2. Description of the Related Art

A conventional speaker having a sound generator including piezoelectric ceramics has been disclosed in Japanese Unexamined Utility Model Publication No. 60-108098. This will be explained by referring to the drawings.

FIG. 6 shows a speaker 100 including a case 101. The case 101 includes a main body 102 and a lid 103. A piezoelectric resonator 104, which forms a sound generator, is provided at the connection between the main body 102 and the lid 103. Then, a sound hole 105 and a sound pressure adjusting tube 106 are provided with the lid 103, whereby the inner portion of the lid 103 becomes a resonant box 107. The sound pressure properties of the speaker 100 are adjusted and controlled by adjusting the length and diameter of the sound pressure adjusting tube 106.

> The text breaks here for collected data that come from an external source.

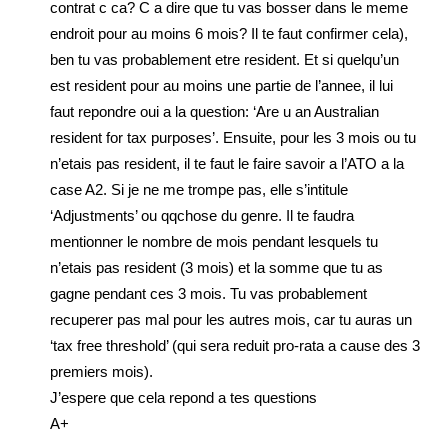
contrat c ca? C a dire que tu vas bosser dans le meme
endroit pour au moins 6 mois? Il te faut confirmer cela),
ben tu vas probablement etre resident. Et si quelqu’un
est resident pour au moins une partie de l’annee, il lui
faut repondre oui a la question: ‘Are u an Australian
resident for tax purposes’. Ensuite, pour les 3 mois ou tu
n’etais pas resident, il te faut le faire savoir a l’ATO a la
case A2. Si je ne me trompe pas, elle s’intitule
‘Adjustments’ ou qqchose du genre. Il te faudra
mentionner le nombre de mois pendant lesquels tu
n’etais pas resident (3 mois) et la somme que tu as
gagne pendant ces 3 mois. Tu vas probablement
recuperer pas mal pour les autres mois, car tu auras un
‘tax free threshold’ (qui sera reduit pro-rata a cause des 3
premiers mois).
J’espere que cela repond a tes questions
A+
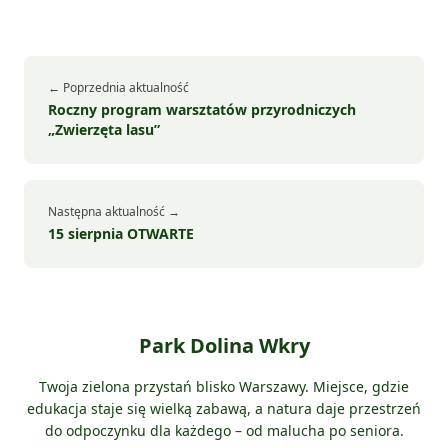
← Poprzednia aktualność
Roczny program warsztatów przyrodniczych
„Zwierzęta lasu”
Następna aktualność →
15 sierpnia OTWARTE
Park Dolina Wkry
Twoja zielona przystań blisko Warszawy. Miejsce, gdzie
edukacja staje się wielką zabawą, a natura daje przestrzeń
do odpoczynku dla każdego – od malucha po seniora.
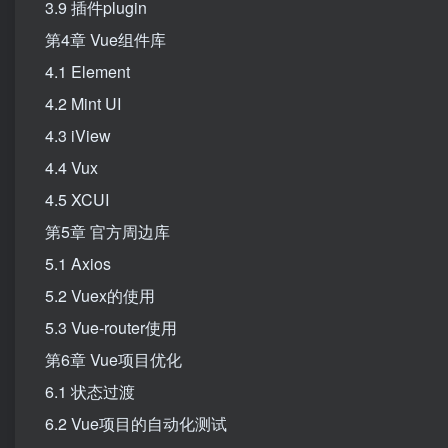
3.9 插件plugin
第4章 Vue组件库
4.1 Element
4.2 Mint UI
4.3 iView
4.4 Vux
4.5 XCUI
第5章 官方周边库
5.1 Axios
5.2 Vuex的使用
5.3 Vue-router使用
第6章 Vue项目优化
6.1 状态过渡
6.2 Vue项目的自动化测试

However, an object of the conventional speaker was to make the sound pressure properties smooth, and consequently, it was difficult to obtain sufficient sound pressure having a wide band of frequencies, and particularly having a wide band of low frequencies. Furthermore, the main parts functioned especially poorly, and resulted in an increase of the overall size of the speaker.

SUMMARY OF THE INVENTION

In order to solve the above problems, preferred embodiments of the present invention provide a speaker which has a very small-size and generates excellent quality sound at an expanded low frequency audio region.

According to one preferred embodiment of the present invention, a speaker includes a main body, at least a bottom surface of the main body being open, a film provided on the bottom surface of the main body, a sound pipe extending from a top surface of the main body toward the inside of the main body, and a plate-like sound generator provided inside of the main body and arranged substantially parallel to the top surface and the bottom surface, the sound generator including piezoelectric ceramics.

Furthermore, the sound pipe is preferably bent or divided within the main body.

As a result, the speaker according to preferred embodiments of the present invention radiates low frequency sound waves having two resonant points, the two resonant points being low frequency sound waves radiated from a sound pipe and low frequency sound waves radiated through a film, and therefore, the low frequency range of the totality of radiated sound waves is significantly increased and expanded.

Furthermore, by bending the sound pipe or dividing the sound pipe within the main body, it is possible to obtain a sound pipe having sufficient length while reducing a height or vertical dimension of the speaker.

Other features and advantages of the present invention will become apparent from the following description of preferred embodiments of the present invention which refers to the accompanying drawings.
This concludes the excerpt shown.